Make what you will of Jay Michaelson's latest in the Forward on conservative Jews and the religious right—after skimming, I found it a mix of sloppily recounted old news and half-baked analysis. Truth be told, I couldn't really get past the assertion at the top where, after describing the Old Right's exclusion of minorities, Michaelson wrote, "That began to change 50 years ago, whenneoconservatism—that is, Jewish conservatism—began to take hold." A minor quibble, but: No, no, no. Neoconservatism and Jewish conservatism are not the same thing.
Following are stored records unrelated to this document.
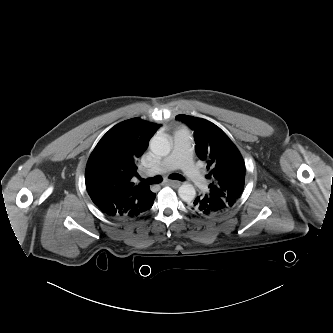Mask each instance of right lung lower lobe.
<instances>
[{
	"instance_id": "right-lung-lower-lobe-1",
	"label": "right lung lower lobe",
	"mask_w": 333,
	"mask_h": 333,
	"mask_svg": "<svg viewBox=\"0 0 333 333\" xmlns=\"http://www.w3.org/2000/svg\"><path fill=\"white\" fill-rule=\"evenodd\" d=\"M155 197H156V194L151 192V195L149 196L150 203H149L148 207H146L145 209H142V210H138V211H135L133 209L127 210L120 204H115L112 202L101 203V204H98L97 206L104 214H106L110 217H115L118 219H129V218L137 217L138 215L144 213L150 207H152Z\"/></svg>"
}]
</instances>
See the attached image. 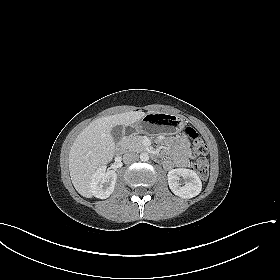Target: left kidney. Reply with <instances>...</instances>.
I'll return each mask as SVG.
<instances>
[{"label":"left kidney","mask_w":280,"mask_h":280,"mask_svg":"<svg viewBox=\"0 0 280 280\" xmlns=\"http://www.w3.org/2000/svg\"><path fill=\"white\" fill-rule=\"evenodd\" d=\"M167 176L171 191L179 197L192 198L201 192L202 182L193 170L185 168L172 169ZM180 177L186 179L184 185L179 183Z\"/></svg>","instance_id":"left-kidney-1"}]
</instances>
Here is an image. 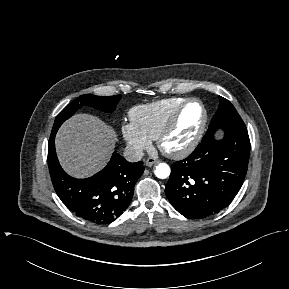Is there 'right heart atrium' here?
Wrapping results in <instances>:
<instances>
[{
	"mask_svg": "<svg viewBox=\"0 0 289 289\" xmlns=\"http://www.w3.org/2000/svg\"><path fill=\"white\" fill-rule=\"evenodd\" d=\"M121 134L127 145L136 153H140L151 146L152 139L132 121L122 124Z\"/></svg>",
	"mask_w": 289,
	"mask_h": 289,
	"instance_id": "right-heart-atrium-1",
	"label": "right heart atrium"
}]
</instances>
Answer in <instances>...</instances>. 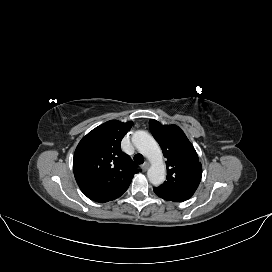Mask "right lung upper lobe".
<instances>
[{"label":"right lung upper lobe","instance_id":"right-lung-upper-lobe-1","mask_svg":"<svg viewBox=\"0 0 272 272\" xmlns=\"http://www.w3.org/2000/svg\"><path fill=\"white\" fill-rule=\"evenodd\" d=\"M132 125L131 121H107L78 144L73 172L78 186L89 199L105 203L120 197L138 172L137 166L120 147Z\"/></svg>","mask_w":272,"mask_h":272}]
</instances>
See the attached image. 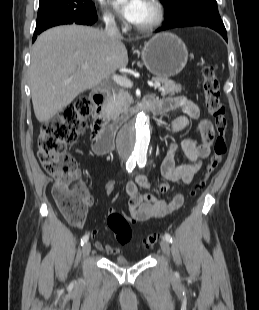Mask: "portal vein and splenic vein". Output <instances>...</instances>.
<instances>
[{
    "instance_id": "obj_1",
    "label": "portal vein and splenic vein",
    "mask_w": 259,
    "mask_h": 310,
    "mask_svg": "<svg viewBox=\"0 0 259 310\" xmlns=\"http://www.w3.org/2000/svg\"><path fill=\"white\" fill-rule=\"evenodd\" d=\"M82 69H88L89 65L88 63H84L82 66ZM113 81L125 88H131L133 86V83L130 79L127 77L121 76V75H113L112 76ZM150 86L154 87L155 89L160 88L161 84L160 82H154V83H149Z\"/></svg>"
}]
</instances>
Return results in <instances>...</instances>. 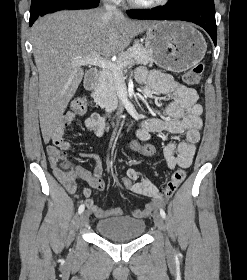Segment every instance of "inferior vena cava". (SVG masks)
<instances>
[{
  "label": "inferior vena cava",
  "instance_id": "inferior-vena-cava-1",
  "mask_svg": "<svg viewBox=\"0 0 247 280\" xmlns=\"http://www.w3.org/2000/svg\"><path fill=\"white\" fill-rule=\"evenodd\" d=\"M105 10L109 13V14H116V15H122V13L116 9V6L111 5L109 3H106L104 5Z\"/></svg>",
  "mask_w": 247,
  "mask_h": 280
}]
</instances>
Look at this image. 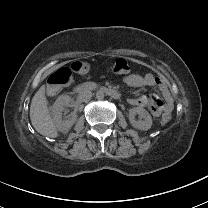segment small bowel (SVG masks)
<instances>
[{"mask_svg":"<svg viewBox=\"0 0 208 208\" xmlns=\"http://www.w3.org/2000/svg\"><path fill=\"white\" fill-rule=\"evenodd\" d=\"M124 83L130 87L157 86L162 96L160 100L140 96L131 99V104L147 107L154 116H158L162 112H170L172 110L173 99L168 89L167 82L163 78L155 77L151 74H130L124 77Z\"/></svg>","mask_w":208,"mask_h":208,"instance_id":"obj_1","label":"small bowel"}]
</instances>
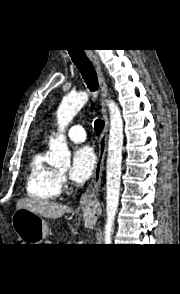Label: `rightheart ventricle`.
<instances>
[{
  "mask_svg": "<svg viewBox=\"0 0 180 294\" xmlns=\"http://www.w3.org/2000/svg\"><path fill=\"white\" fill-rule=\"evenodd\" d=\"M26 191L39 200H53L60 194L58 173L47 164L45 150L37 151L30 160Z\"/></svg>",
  "mask_w": 180,
  "mask_h": 294,
  "instance_id": "right-heart-ventricle-1",
  "label": "right heart ventricle"
}]
</instances>
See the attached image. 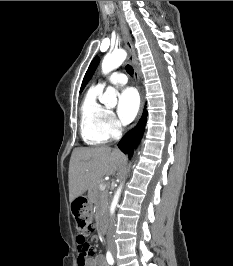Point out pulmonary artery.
<instances>
[{"mask_svg":"<svg viewBox=\"0 0 233 266\" xmlns=\"http://www.w3.org/2000/svg\"><path fill=\"white\" fill-rule=\"evenodd\" d=\"M128 81L126 74L122 72H114L112 73L107 82L114 84V85H124ZM106 82H100L97 84L98 87L103 88L105 86Z\"/></svg>","mask_w":233,"mask_h":266,"instance_id":"e3ab8cb5","label":"pulmonary artery"}]
</instances>
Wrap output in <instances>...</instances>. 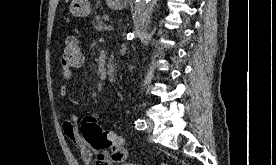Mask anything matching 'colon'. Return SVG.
I'll list each match as a JSON object with an SVG mask.
<instances>
[{
	"instance_id": "1",
	"label": "colon",
	"mask_w": 276,
	"mask_h": 165,
	"mask_svg": "<svg viewBox=\"0 0 276 165\" xmlns=\"http://www.w3.org/2000/svg\"><path fill=\"white\" fill-rule=\"evenodd\" d=\"M82 63V51L76 37L69 36L65 40L61 57L60 70L72 72ZM81 134L84 141L94 150L102 153H111L115 159L126 158L124 139L118 134L101 128L97 117L87 116L81 124ZM166 165V164H163Z\"/></svg>"
}]
</instances>
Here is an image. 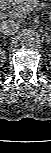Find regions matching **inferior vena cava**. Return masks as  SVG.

And if Michaelson's ire was directed at neocons, he's only helped inoculate them from criticisms by conflating their ideology with "Jewish conservatism."
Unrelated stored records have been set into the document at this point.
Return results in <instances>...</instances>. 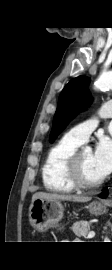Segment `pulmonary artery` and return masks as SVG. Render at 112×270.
Instances as JSON below:
<instances>
[{"instance_id": "e3ab8cb5", "label": "pulmonary artery", "mask_w": 112, "mask_h": 270, "mask_svg": "<svg viewBox=\"0 0 112 270\" xmlns=\"http://www.w3.org/2000/svg\"><path fill=\"white\" fill-rule=\"evenodd\" d=\"M98 116L100 118H112V102L103 105L98 111ZM97 126L98 120L96 118H92L71 128L68 135L82 144L87 141L90 134L96 129Z\"/></svg>"}]
</instances>
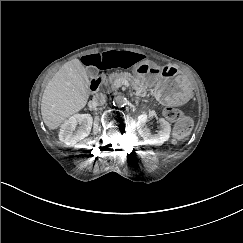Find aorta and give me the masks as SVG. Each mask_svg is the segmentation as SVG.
I'll use <instances>...</instances> for the list:
<instances>
[{"mask_svg": "<svg viewBox=\"0 0 243 243\" xmlns=\"http://www.w3.org/2000/svg\"><path fill=\"white\" fill-rule=\"evenodd\" d=\"M113 103L116 107L118 108H123L127 104V99L124 95L122 94H117L113 98Z\"/></svg>", "mask_w": 243, "mask_h": 243, "instance_id": "762f6f07", "label": "aorta"}]
</instances>
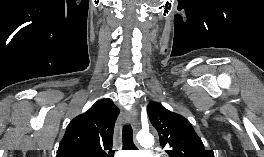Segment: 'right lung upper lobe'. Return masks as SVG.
I'll return each instance as SVG.
<instances>
[{
  "label": "right lung upper lobe",
  "mask_w": 264,
  "mask_h": 157,
  "mask_svg": "<svg viewBox=\"0 0 264 157\" xmlns=\"http://www.w3.org/2000/svg\"><path fill=\"white\" fill-rule=\"evenodd\" d=\"M119 109L109 99L97 101L67 126L57 157H113V131Z\"/></svg>",
  "instance_id": "right-lung-upper-lobe-1"
}]
</instances>
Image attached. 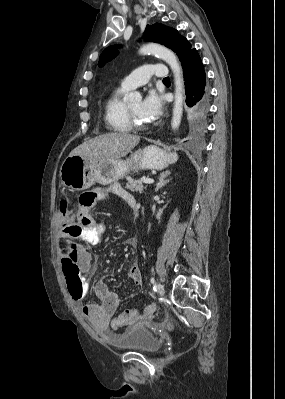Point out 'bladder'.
I'll list each match as a JSON object with an SVG mask.
<instances>
[{"instance_id": "bladder-1", "label": "bladder", "mask_w": 285, "mask_h": 399, "mask_svg": "<svg viewBox=\"0 0 285 399\" xmlns=\"http://www.w3.org/2000/svg\"><path fill=\"white\" fill-rule=\"evenodd\" d=\"M111 340L120 350L137 351L144 354H154L160 348V342L142 326H133L127 329L122 336L111 337Z\"/></svg>"}]
</instances>
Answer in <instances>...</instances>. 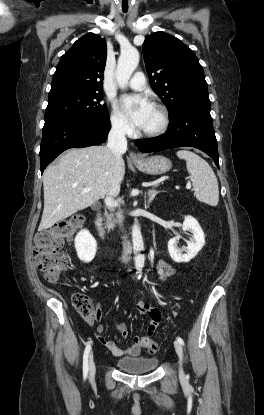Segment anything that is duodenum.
<instances>
[{
    "instance_id": "410a0bca",
    "label": "duodenum",
    "mask_w": 264,
    "mask_h": 415,
    "mask_svg": "<svg viewBox=\"0 0 264 415\" xmlns=\"http://www.w3.org/2000/svg\"><path fill=\"white\" fill-rule=\"evenodd\" d=\"M93 226H94V230L95 233L97 235V237L101 240L104 241L105 240V230H104V224H103V216H102V211H98L95 216H94V220H93ZM131 244L130 243H126L123 250H122V257L126 258L130 253H131Z\"/></svg>"
}]
</instances>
The movement's been shaped by right-wing Jewish thinkers, no doubt, who sometimes invoke some aspect or another of Jewish identity as they see it. Neoconservatism, though, is not a Jewish political movement; rather it's an American one (with adherents in the U.K., Canada, Australia and elsewhere). Usually identified with using military might to pursue interests, the movement's otherwise no monolith: neocons disagree on things like utopian democracy promotion or Straussian machination. Many Jewish conservatives seem to be neocons, but not all—see: Dov Zakheim, a Jewish conservative from a hawkish-realist bent that, unlike contemporary neocons, understands the limits of U.S. power.
The real problem with Michaelson's characterization, however, is that not all neoconservatives are Jewish conservatives. Some of the figures who loom largest in neoconservative history—Daniel Patrick Moynihan and Jeane Kirkpatrick—were non-Jews. Lee Smith's neoconservatism is as dyed-in-the-wool as it comes, right down to his institutional home at what might now be Washington's leading neocon think-tank. I followed Smith's work closely for years, not knowing—or caring—that he was not Jewish, until he wrote as much in an article early this year. That Smith writes sloppy pieces to push the usual neocon memes—such as the general ease of employing American military force—has, by definition, nothing to do with Smith's Jewishness.
In fact, the conflation of Jewishness and neoconservatism only serves to hamper salient criticisms of the movement by claiming any focus on neocons is anti-Semitic. To be sure, some critics are anti-Semitic conspiracy theorists; they should be ignored or ridiculed. But to entirely dismiss the influence—not control, but influence—of a number of prominent neoconservatives during the Bush administration and the push for the Iraq war is to deny history; and to dismiss any and all criticisms of an ideology is to transgress intellectual honesty. That hasn't stopped neoconservative writers and some of their liberal hawk allies from doing just those things since the invasion in 2003.
Supporters of the war claimed that its critics' focus on neocons amounted to a "sinister stereotype" about "Jewish neoconservatives" running the Bush administration (cf. the Maureen Dowd "puppet masters" non-controversy). In David Brooks's 2004 New York Times column absolving neoconservatism, as an intellectual movement, of any responsibility for the now-discredited invasion of Iraq, he wrote: "con is short for 'conservative' and neo is short for 'Jewish,'" blaming any careful look at neoconservatives, or even their policy positions, on anti-Semitism. The Washington Post editorial board, and neocon opinion contributors there and elsewhere, ascribed the same motives to critics' daring to discuss neoconservatives' role. Some neocons, like Richard Perle, now even deny that neoconservatism exists at all—which might come as something of a shock to the neoconservatives, like Richard Perle, who have proclaimed themselves as such and even bragged to television crews about how much George W. Bush accepted their ideals.
Supporters of neoconservatism seem to contend that, because some conspiracy theorists view neocons as a Jewish conspiracy (which is absurd, since so few American Jews are actually neocons), the movement's ideas are beyond reproach even as just that, the ideas of a movement. Michaelson indadvertedly lent a hand to those who use the conflation between neoconservatism and Jewishness and as a bludgeon against critics of the former who have no quibble with the latter.